Search the records for the word "Details" and pick out every line that has it.

(Data excerpts)
--
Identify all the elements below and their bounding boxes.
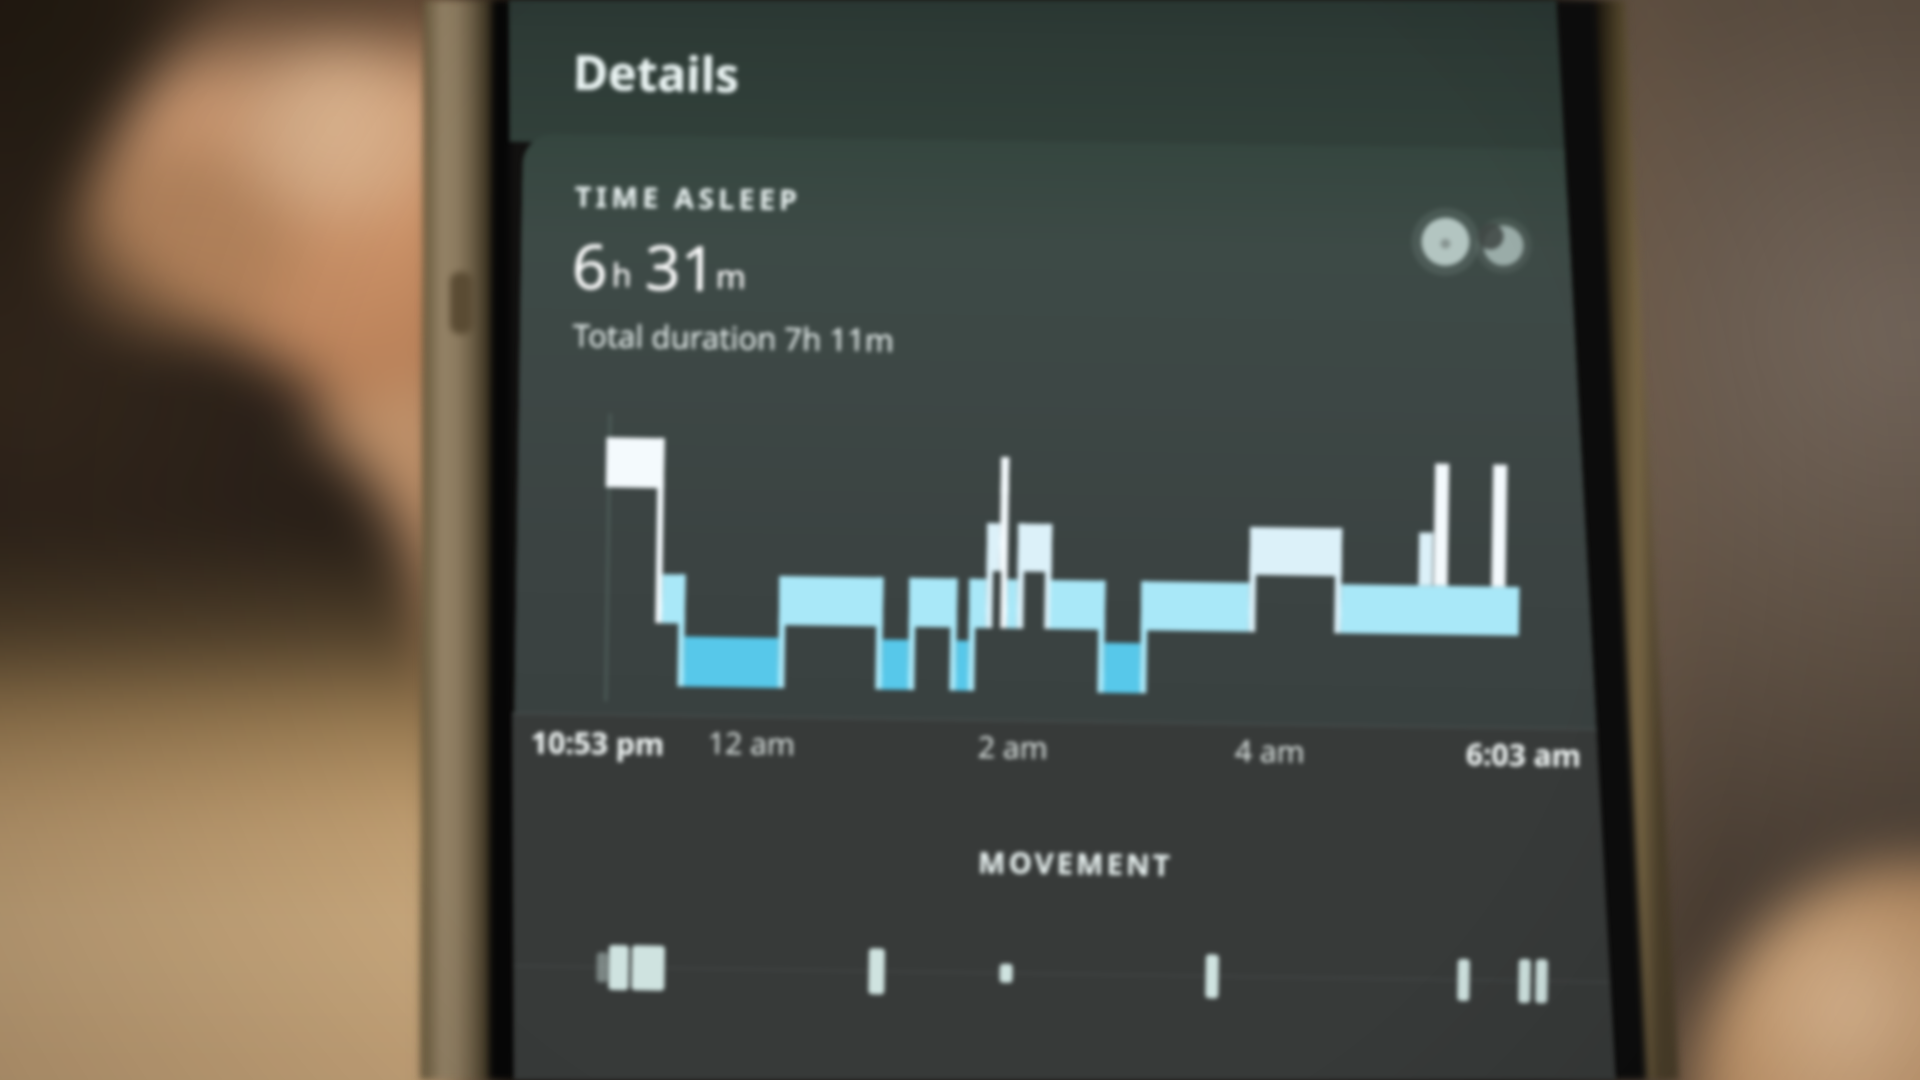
- button[interactable]: Sleep insights: [1412, 200, 1468, 256]
- button[interactable]: Movement during sleep: [518, 790, 1578, 1040]
- button[interactable]: Sleep stages chart, 10:53 pm to 6:03 am: [518, 400, 1578, 714]
- button[interactable]: Details: [0, 0, 1920, 1080]
- button[interactable]: Details: [566, 30, 766, 102]
- button[interactable]: Time asleep 6 hours 31 minutes, total du…: [518, 134, 1578, 294]
- button[interactable]: Sleep mode: [1472, 204, 1528, 260]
--
(Exercise response)
- button[interactable]: Details: [0, 0, 1920, 1080]
- button[interactable]: Details: [566, 30, 766, 102]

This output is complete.